Sind das bloß Hirngespinste der Journalisten oder Interessenvertreter aus Politik und Wirtschaft, die zwecks Meinungsmanipulation „Expertenmeldungen“ an Presseagenturen verschicken?
Oder sind es tatsächlich Wissenschaftler, die aus Profilierungssucht diese Erwartungsnachrichten verbreiten? Vielleicht, denn die Wissenschaft stellt ja nichts anderes dar, als den aktuellen Stand des menschlichen Irrtums.
Oder ist vielleicht gar jeder, der etwas erwartet, ein Experte? Ich sitze am Bahnhof und erwarte den nächsten Zug. Meine Frau erwartet ein Kind. Der Bauer erwartet einen milden Winter.

Nein! Ich denke, „Experte“ ist nichts anderes als ein moderner Ausdruck für Propheten und Wahrsager.
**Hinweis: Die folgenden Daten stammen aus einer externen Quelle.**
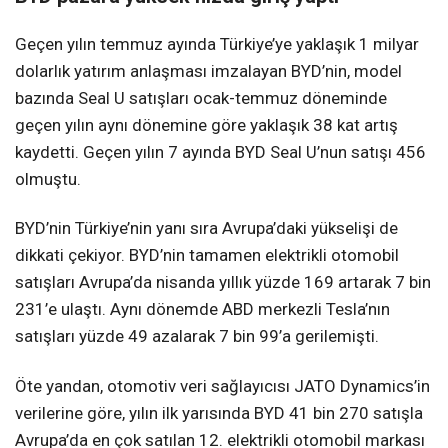
Geçen yılın temmuz ayında Türkiye’ye yaklaşık 1 milyar
dolarlık yatırım anlaşması imzalayan BYD’nin, model
bazında Seal U satışları ocak-temmuz döneminde
geçen yılın aynı dönemine göre yaklaşık 38 kat artış
kaydetti. Geçen yılın 7 ayında BYD Seal U’nun satışı 456
olmuştu.
BYD’nin Türkiye’nin yanı sıra Avrupa’daki yükselişi de
dikkati çekiyor. BYD’nin tamamen elektrikli otomobil
satışları Avrupa’da nisanda yıllık yüzde 169 artarak 7 bin
231’e ulaştı. Aynı dönemde ABD merkezli Tesla’nın
satışları yüzde 49 azalarak 7 bin 99’a gerilemişti.
Öte yandan, otomotiv veri sağlayıcısı JATO Dynamics’in
verilerine göre, yılın ilk yarısında BYD 41 bin 270 satışla
Avrupa’da en çok satılan 12. elektrikli otomobil markası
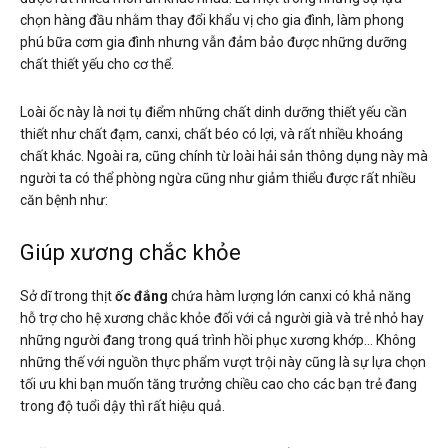
chọn hàng đầu nhằm thay đổi khẩu vị cho gia đình, làm phong
phú bữa cơm gia đình nhưng vẫn đảm bảo được những dưỡng
chất thiết yếu cho cơ thể.
Loài ốc này là nơi tụ điểm những chất dinh dưỡng thiết yếu cần
thiết như chất đạm, canxi, chất béo có lợi, và rất nhiều khoáng
chất khác. Ngoài ra, cũng chính từ loài hải sản thông dụng này mà
người ta có thể phòng ngừa cũng như giảm thiểu được rất nhiều
căn bệnh như:
Giúp xương chắc khỏe
Sở dĩ trong thịt
ốc đắng
chứa hàm lượng lớn canxi có khả năng
hỗ trợ cho hệ xương chắc khỏe đối với cả người già và trẻ nhỏ hay
những người đang trong quá trình hồi phục xương khớp… Không
những thế với nguồn thực phẩm vượt trội này cũng là sự lựa chọn
tối ưu khi bạn muốn tăng trưởng chiều cao cho các bạn trẻ đang
trong độ tuổi dậy thì rất hiệu quả.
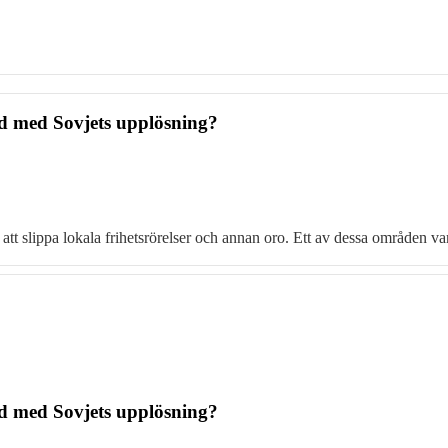
nd med Sovjets upplösning?
att slippa lokala frihetsrörelser och annan oro. Ett av dessa områden var
nd med Sovjets upplösning?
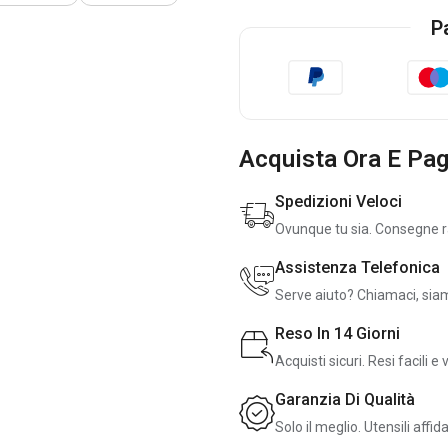
P
Acquista Ora E Pag
Spedizioni Veloci
Ovunque tu sia. Consegne rap
Assistenza Telefonica
i cookie per finalità tecniche, statistiche e di marketing.
Serve aiuto? Chiamaci, siam
logie di cookie accettare/revocare tramite questo pannello.
rivacy Policy
Reso In 14 Giorni
ici
Acquisti sicuri. Resi facili e 
Garanzia Di Qualità
Solo il meglio. Utensili affida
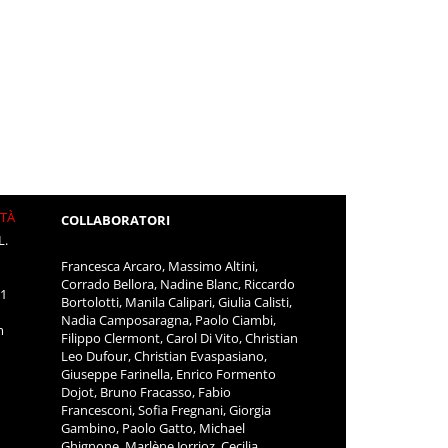
ITÀ
COLLABORATORI
L.
Francesca Arcaro, Massimo Altini,
Corrado Bellora, Nadine Blanc, Riccardo
11
Bortolotti, Manila Calipari, Giulia Calisti,
Nadia Camposaragna, Paolo Ciambi,
m
Filippo Clermont, Carol Di Vito, Christian
Leo Dufour, Christian Evaspasiano,
Giuseppe Farinella, Enrico Formento
Dojot, Bruno Fracasso, Fabio
Francesconi, Sofia Fregnani, Giorgia
Gambino, Paolo Gatto, Michael
Ghignone, Marlène Jorrioz, Cecilia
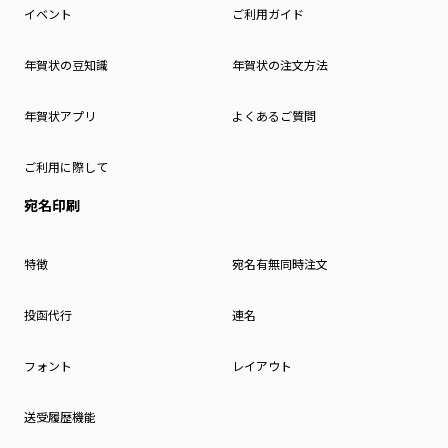
イベント
ご利用ガイド
年賀状の豆知識
年賀状の注文方法
年賀状アプリ
よくあるご質問
ご利用に際して
宛名印刷
特徴
宛名有無同時注文
投函代行
連名
フォント
レイアウト
送受履歴機能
Wobei die einfacheren Gemüter unter ihnen das Offensichtliche erwarten, die Komplizierteren das Widersinnige und die Verrückten die Verwirklichung ihrer Wunschträume.

Bei den oben erwähnten Experten scheint es sich um die Unterart „Bahnpropheten“ zu handeln.
Hoffen wir, dass ihre Prognosen nicht eintreffen werden. Denn das würde beuten dass:

a) Die Bevölkerung in unserem überfüllten Land noch wesentlich steigen würde (>10 Mio) oder
b) Wir aus irgendwelchen Gründen viel mehr Zeit in Staus oder überfüllten Zügen verbringen werden. Oder
c) = a + b

Ein gemütliches, verregnetes Wochenende. Euer Traumperlentaucher.